The other syntactic gimmick that trips people up is that C allows
the programmer to lie about certain parameter types. If some
function receives a pointer of type "pointer to T", the programmer
is allowed to declare the formal parameter *as if* it had type
"array N of T". (The array size can be included or omitted.
Except for the new C99 meaning for "static", the size is not
used.) Hence, we can write the following:
#include <stdio.h>
void h(char paramvar[100]) {
char localvar[100];
printf("sizeof paramvar: %lu\n",
(unsigned long)sizeof paramvar);
printf("sizeof localvar: %lu\n",
(unsigned long)sizeof localvar);
}
Actually *executing* this function, however, is instructive:
the output is typically:
sizeof paramvar: 4 (or sometimes 2 or 8; rarely, 1)
sizeof localvar: 100 (always exactly 100)
In addition, we can demonstrate that "paramvar" actually has type
"char *" -- not "char [100]" -- by re-binding it:
void h(char paramvar[100]) {
char localvar[100];
char other[100];
printf("sizeof paramvar: %lu\n",
(unsigned long)sizeof paramvar);
printf("sizeof localvar: %lu\n",
(unsigned long)sizeof localvar);
paramvar = localvar; /* OK */
localvar = other; /* ERROR */
}
A diagnostic is required (and occurs) for the assignment to localvar,
because arrays are not modifiable lvalues (although the form of
the error message is not dictated by the standard and it is often
a bit peculiar). No diagnostic is required, and generally none
occurs, for the assignment to paramvar, because it is not an array;
its type is "char *", not "char [100]".
The Standard actually says that the type is to be rewritten by the
compiler:
... A
declaration of a parameter as ``array of type'' shall be
adjusted to ``pointer to type,'' and a declaration of a
parameter as ``function returning type'' shall be adjusted
to ``pointer to function returning type,'' as in 6.2.2.1.

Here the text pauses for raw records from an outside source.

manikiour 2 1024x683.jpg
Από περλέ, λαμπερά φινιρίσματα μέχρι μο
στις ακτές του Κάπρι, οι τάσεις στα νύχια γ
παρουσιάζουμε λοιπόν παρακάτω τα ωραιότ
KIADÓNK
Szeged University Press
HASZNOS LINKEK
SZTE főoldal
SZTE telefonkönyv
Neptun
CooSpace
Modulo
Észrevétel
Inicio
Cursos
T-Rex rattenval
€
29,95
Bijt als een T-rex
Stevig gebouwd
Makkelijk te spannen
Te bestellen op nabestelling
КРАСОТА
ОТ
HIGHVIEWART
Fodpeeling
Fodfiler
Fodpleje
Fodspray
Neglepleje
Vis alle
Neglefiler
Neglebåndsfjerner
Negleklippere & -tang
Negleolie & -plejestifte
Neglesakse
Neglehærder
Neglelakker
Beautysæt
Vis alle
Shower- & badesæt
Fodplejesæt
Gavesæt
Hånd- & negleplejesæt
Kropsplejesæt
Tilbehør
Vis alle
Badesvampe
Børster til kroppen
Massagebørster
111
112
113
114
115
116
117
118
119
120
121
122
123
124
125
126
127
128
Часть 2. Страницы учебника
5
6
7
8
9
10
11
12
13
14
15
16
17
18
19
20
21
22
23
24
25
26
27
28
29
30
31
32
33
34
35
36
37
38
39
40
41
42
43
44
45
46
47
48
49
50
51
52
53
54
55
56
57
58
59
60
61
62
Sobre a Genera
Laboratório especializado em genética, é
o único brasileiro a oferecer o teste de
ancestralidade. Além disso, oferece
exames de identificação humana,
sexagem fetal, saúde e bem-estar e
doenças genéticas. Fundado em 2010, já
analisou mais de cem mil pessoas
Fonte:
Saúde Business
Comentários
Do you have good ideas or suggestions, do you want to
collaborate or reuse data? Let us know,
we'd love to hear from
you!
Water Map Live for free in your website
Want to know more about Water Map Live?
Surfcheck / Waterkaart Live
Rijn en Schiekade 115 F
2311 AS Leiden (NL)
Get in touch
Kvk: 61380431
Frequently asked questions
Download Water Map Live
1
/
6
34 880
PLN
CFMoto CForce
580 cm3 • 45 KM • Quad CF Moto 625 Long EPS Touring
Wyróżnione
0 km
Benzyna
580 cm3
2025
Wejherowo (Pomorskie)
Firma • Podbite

(C99 draft, section 6.7.1). (The second part of the sentence above
means that you can define a function that takes another function,
instead of using the function-pointer syntax:
void operate(T f(args));
and
void operate(T (*f)(args));
mean the same thing in a prototype, and either version can be used
in the definition of the function "operate".)
Finally, it is worth pointing out that, in languages that have or
allow by-reference function calls, it may (or may not, depending on
the language definition) be possible to discover whether the compiler
actually uses by-reference, or simulates it with value-result. The
following C++ program fragment (though using printf() instead of cout)

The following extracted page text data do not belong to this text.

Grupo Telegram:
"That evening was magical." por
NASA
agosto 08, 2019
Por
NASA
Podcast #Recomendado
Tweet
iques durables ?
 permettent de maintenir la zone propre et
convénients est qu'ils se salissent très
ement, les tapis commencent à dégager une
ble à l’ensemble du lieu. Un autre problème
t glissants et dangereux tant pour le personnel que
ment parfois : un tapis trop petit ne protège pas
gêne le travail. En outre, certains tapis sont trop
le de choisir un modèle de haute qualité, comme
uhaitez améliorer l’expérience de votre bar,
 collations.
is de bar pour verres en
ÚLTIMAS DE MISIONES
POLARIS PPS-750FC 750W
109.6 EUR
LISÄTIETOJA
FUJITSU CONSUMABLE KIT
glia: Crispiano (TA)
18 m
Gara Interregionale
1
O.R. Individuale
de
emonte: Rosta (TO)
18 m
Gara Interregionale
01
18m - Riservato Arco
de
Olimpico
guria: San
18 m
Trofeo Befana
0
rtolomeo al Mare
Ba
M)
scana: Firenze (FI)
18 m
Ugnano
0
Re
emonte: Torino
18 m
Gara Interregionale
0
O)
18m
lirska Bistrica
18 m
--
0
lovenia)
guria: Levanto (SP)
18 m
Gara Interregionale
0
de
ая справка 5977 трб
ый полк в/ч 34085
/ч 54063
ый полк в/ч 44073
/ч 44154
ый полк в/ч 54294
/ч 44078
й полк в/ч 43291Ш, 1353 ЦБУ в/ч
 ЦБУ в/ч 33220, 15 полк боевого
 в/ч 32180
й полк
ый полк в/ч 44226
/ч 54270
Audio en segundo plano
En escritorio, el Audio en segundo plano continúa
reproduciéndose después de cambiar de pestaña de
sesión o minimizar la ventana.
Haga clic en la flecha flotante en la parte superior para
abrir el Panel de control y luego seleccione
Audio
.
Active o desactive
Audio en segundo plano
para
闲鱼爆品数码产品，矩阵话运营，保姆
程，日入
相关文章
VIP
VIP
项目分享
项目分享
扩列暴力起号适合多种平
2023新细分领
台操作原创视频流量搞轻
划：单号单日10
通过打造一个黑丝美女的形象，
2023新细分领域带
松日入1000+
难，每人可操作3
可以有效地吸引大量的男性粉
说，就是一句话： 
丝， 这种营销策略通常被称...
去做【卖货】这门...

illustrates a feature of by-reference:
int globalvar;
void f(int& x) {
x = 42;
printf("globalvar is now %d\n", globalvar);
x = 43;
}
int main(void) {
globalvar = 1;
f(globalvar);
printf("globalvar is now %d\n", globalvar);
}
The output of this program *must* be:
globalvar is now 42
globalvar is now 43
If this program is converted to Fortran 77 in the obvious way,
the effect of the program becomes undefined. Actually running it
may produce:
globalvar is now 1
globalvar is now 43
In this case, the compiler used value-result. This value-result
mechanism can be simulated in C as:
int globalvar;
void f(int *xp) {
int x = *xp;
x = 42;
printf("globalvar is now %d\n", globalvar);
x = 43;
*xp = x;
}
int main(void) {
globalvar = 1;
f(&globalvar);
printf("globalvar is now %d\n", globalvar);
}
The difference between by-reference and value-result is that, in
by-reference every occurrence of the apparently-ordinary variable
within a given function/procedure is -- at least before optimization
-- turned into an appropriate dereference. In the value-result
case, however, the value is passed to the callee, and the callee
returns a new result to be stored back in the original variable.
The effect is that there is a single dereference at entry to the
function/procedure, and a second one at exit. (Whether the copy
occurs in the callee, as in the C simulation, or the caller, is up
to the compiler -- the difference is not generally detectable.)